If you asked the generals on both sides, it shouldn’t have happened–not in their military conditions in 1812.  Britain was in no shape to get into another conflict.  It was busy in the Peninsular War in Spain against Napoleon, as well as leading the alliance against the French via the mainland, aiding their Continental allies as the French armies got stuck in Russia.  Britain controlled the seas with its huge navy, but it was needed to blockade Europe, and few ships could be spared.

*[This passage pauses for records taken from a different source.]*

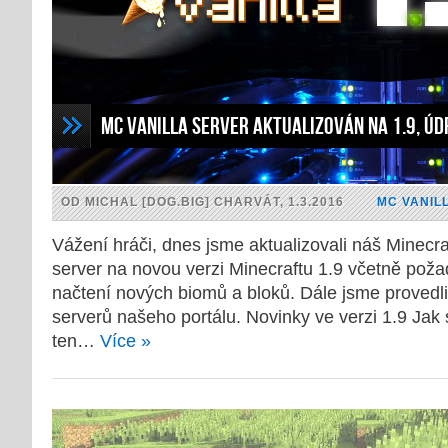
MC Vanilla server aktualizován na 1.9, ú
OD MICHAL [DOG.BIG] CHARVÁT, 1.3.2016
MC VANIL
Vážení hráči, dnes jsme aktualizovali náš Minecra
server na novou verzi Minecraftu 1.9 včetně pož
načtení nových biomů a bloků. Dále jsme provedl
serverů našeho portálu. Novinky ve verzi 1.9 Jak s
ten…
Více »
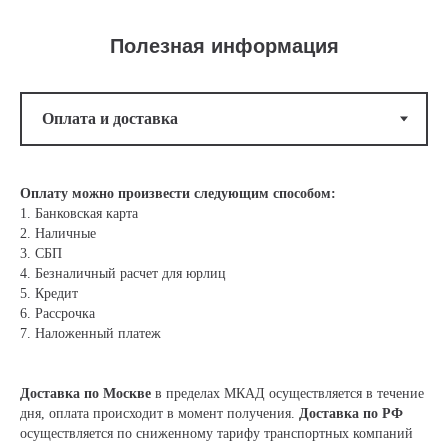
Полезная информация
Оплату можно произвести следующим способом:
1. Банковская карта
2. Наличные
3. СБП
4. Безналичный расчет для юрлиц
5. Кредит
6. Рассрочка
7. Наложенный платеж
Доставка по Москве
в пределах МКАД осуществляется в течение
дня, оплата происходит в момент получения.
Доставка по РФ
осуществляется по сниженному тарифу транспортных компаний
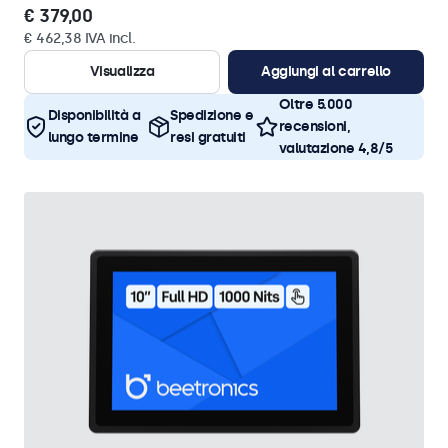
€ 379,00
€ 462,38 IVA incl.
Visualizza
Aggiungi al carrello
Oltre 5.000
Disponibilità a
Spedizione e
recensioni,
lungo termine
resi gratuiti
valutazione 4,8/5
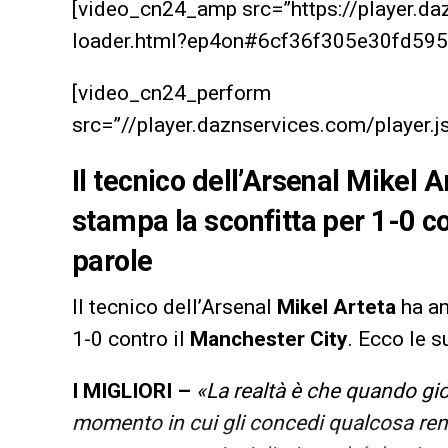
[video_cn24_amp src=”https://player.d
loader.html?ep4on#6cf36f305e30fd595
[video_cn24_perform
src=”//player.daznservices.com/playe
Il tecnico dell’Arsenal Mikel 
stampa la sconfitta per 1-0 co
parole
Il tecnico dell’Arsenal
Mikel Arteta
ha an
1-0 contro il
Manchester City
. Ecco le s
I MIGLIORI –
«La realtà è che quando gio
momento in cui gli concedi qualcosa rendi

The United States was in worse shape.  The standing army was only about 7,000, and recruits were hard to come by outside of the South and West.  The war was extremely unpopular in New England, where they threatened secession if their commerce was further curtailed.  The navy was virtually nonexistent: a whopping 14 ships, with 6 frigates and no heavy-hitting ships of the line, compared to Britain’s 600 vessel monster.

The war was concentrated on the high seas, the Great Lakes, the coastal towns of the Chesapeake Bay, the western frontier and the Gulf coast.  Most battles were small affairs, especially in the west where the British had to use Canadian militia and native allies to buttress their small ranks.  This changed in 1814, when the waning of the Napoleonic Wars allowed Great Britain to allocate more resources to the American front.  This resulted in the burning of Washington, DC and the siege of Baltimore–the very same siege that gave birth to our national anthem.

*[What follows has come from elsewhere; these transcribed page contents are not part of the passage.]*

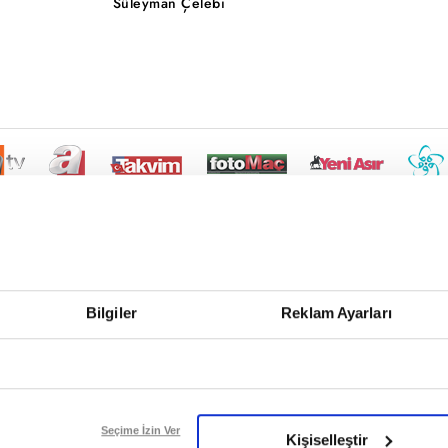
Süleyman Çelebi
Bilgiler
Reklam Ayarları
Seçime İzin Ver
Kişiselleştir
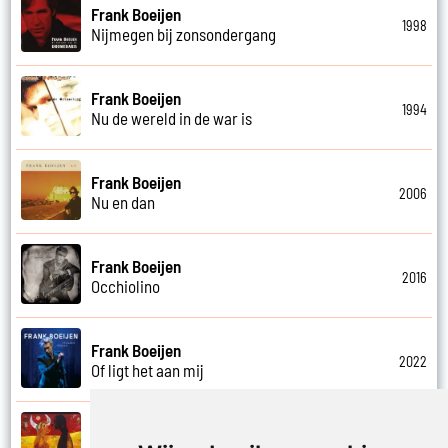
Frank Boeijen
1998
Nijmegen bij zonsondergang
Frank Boeijen
1994
Nu de wereld in de war is
Frank Boeijen
2006
Nu en dan
Frank Boeijen
2016
Occhiolino
Frank Boeijen
2022
Of ligt het aan mij
Frank Boeijen
2003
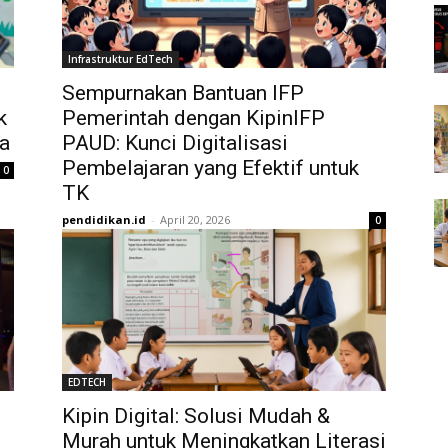
Infrastruktur EdTech
Sempurnakan Bantuan IFP
k
Pemerintah dengan KipinIFP
a
PAUD: Kunci Digitalisasi
Pembelajaran yang Efektif untuk
0
TK
pendidikan.id
-
April 20, 2026
0
EDTECH
Kipin Digital: Solusi Mudah &
Murah untuk Meningkatkan Literasi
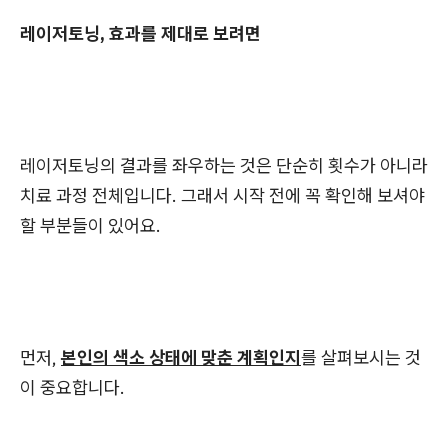
레이저토닝, 효과를 제대로 보려면
레이저토닝의 결과를 좌우하는 것은 단순히 횟수가 아니라
치료 과정 전체입니다. 그래서 시작 전에 꼭 확인해 보셔야
할 부분들이 있어요.
먼저,
본인의 색소 상태에 맞춘 계획인지
를 살펴보시는 것
이 중요합니다.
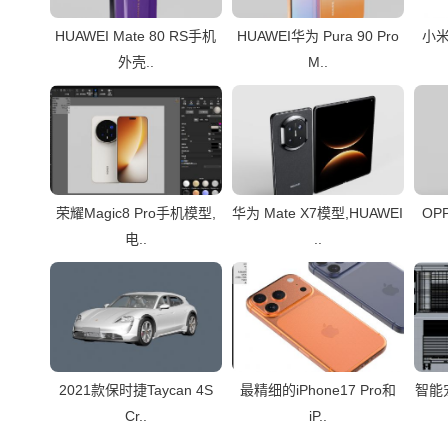
HUAWEI Mate 80 RS手机
HUAWEI华为 Pura 90 Pro
小米
外壳..
M..
荣耀Magic8 Pro手机模型,
华为 Mate X7模型,HUAWEI
OPP
电..
..
2021款保时捷Taycan 4S
最精细的iPhone17 Pro和
智能宠
Cr..
iP..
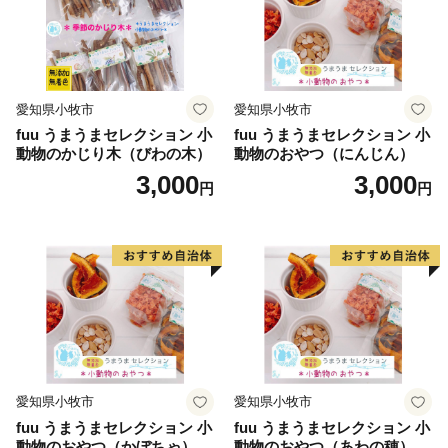
愛知県小牧市
愛知県小牧市
fuu うまうまセレクション 小
fuu うまうまセレクション 小
動物のかじり木（びわの木）
動物のおやつ（にんじん）
3,000
3,000
円
円
愛知県小牧市
愛知県小牧市
fuu うまうまセレクション 小
fuu うまうまセレクション 小
動物のおやつ（かぼちゃ）
動物のおやつ（あわの穂）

By December of 1814, the war was tiring on both sides.  Britain wanted to maintain a strong hand in shaping post-Napoleonic Europe, and the war in the Americas weakened its position among its allies Austria and Russia.  The United States, meanwhile, wanted to end a costly conflict that had few clear victories and some disastrous defeats.  Both sides signed the Treaty of Ghent on December 28, 1814, which ended the war.

Or did it?

Somehow, Andrew Jackson did not get the message.  Maybe his DSL connection was down, or the network admin was doing maintenance.  Instead, he decides to give the British the beating of a lifetime.  On January 8, 1815, Jackson’s Americans soundly defeat an invading British force at New Orleans.  It made Jackson a national hero, but it never should’ve happened.  It wasn’t until the next month, when the British invaded Mobile, Alabama, that news reached the South of the peace treaty. 

So what did the War of 1812 teach us, kids? 

(1) Always check your messages.  It’ll avoid unfortunate misunderstandings and prevent escalation of conflict.  Jackson needed a Blackberry.  Lord Liverpool should’ve Twittered his actions.

(2) Never get caught with your pants down.  You’ll end up running like the US Army at the shameful Battle of Bladensburg in 1814.  It was widely considered the worst defeat in US military history.

(3) Always get the “last licks.” The schoolyard prepares us for the battlefields of life.  Jackson ended up with the last punch in 1815.  In 1828, he’d be elected President.